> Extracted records

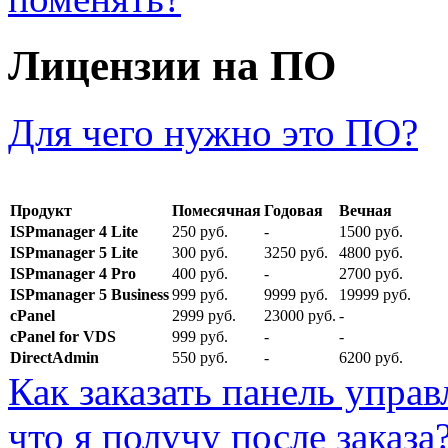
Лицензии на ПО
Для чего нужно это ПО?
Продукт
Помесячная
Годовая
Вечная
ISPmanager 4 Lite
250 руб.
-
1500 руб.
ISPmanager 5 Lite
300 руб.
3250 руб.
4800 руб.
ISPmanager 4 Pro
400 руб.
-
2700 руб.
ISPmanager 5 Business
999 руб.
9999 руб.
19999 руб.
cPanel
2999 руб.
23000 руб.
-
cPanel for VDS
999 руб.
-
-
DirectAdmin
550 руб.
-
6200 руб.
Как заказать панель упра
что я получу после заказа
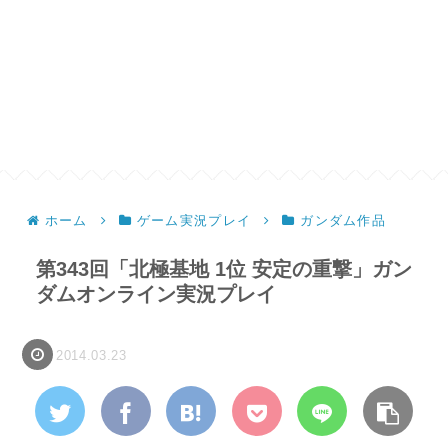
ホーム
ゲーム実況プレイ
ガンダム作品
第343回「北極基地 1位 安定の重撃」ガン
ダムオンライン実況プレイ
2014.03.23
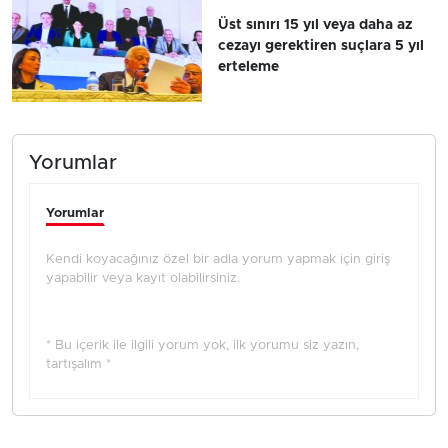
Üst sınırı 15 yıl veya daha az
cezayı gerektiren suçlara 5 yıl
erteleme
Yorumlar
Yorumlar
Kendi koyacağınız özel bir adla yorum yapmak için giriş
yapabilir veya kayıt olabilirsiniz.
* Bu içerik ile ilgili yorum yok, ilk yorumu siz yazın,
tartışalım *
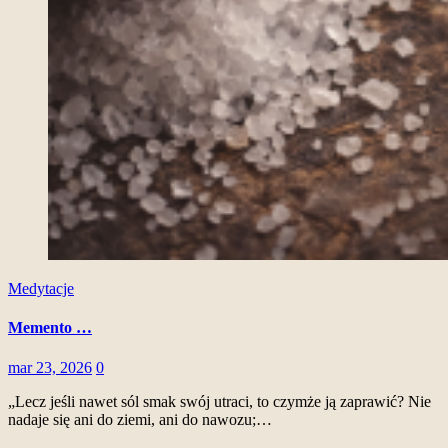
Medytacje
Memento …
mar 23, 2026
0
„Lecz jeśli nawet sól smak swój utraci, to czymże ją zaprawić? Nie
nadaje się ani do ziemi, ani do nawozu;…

> WHAT YOU ARE ASKED TO DO
The lines that mention the word "ISPmanager" should be pulled from the records above.

> SOLUTION TO THIS TASK
ISPmanager 4 Lite
ISPmanager 5 Lite
ISPmanager 4 Pro
ISPmanager 5 Business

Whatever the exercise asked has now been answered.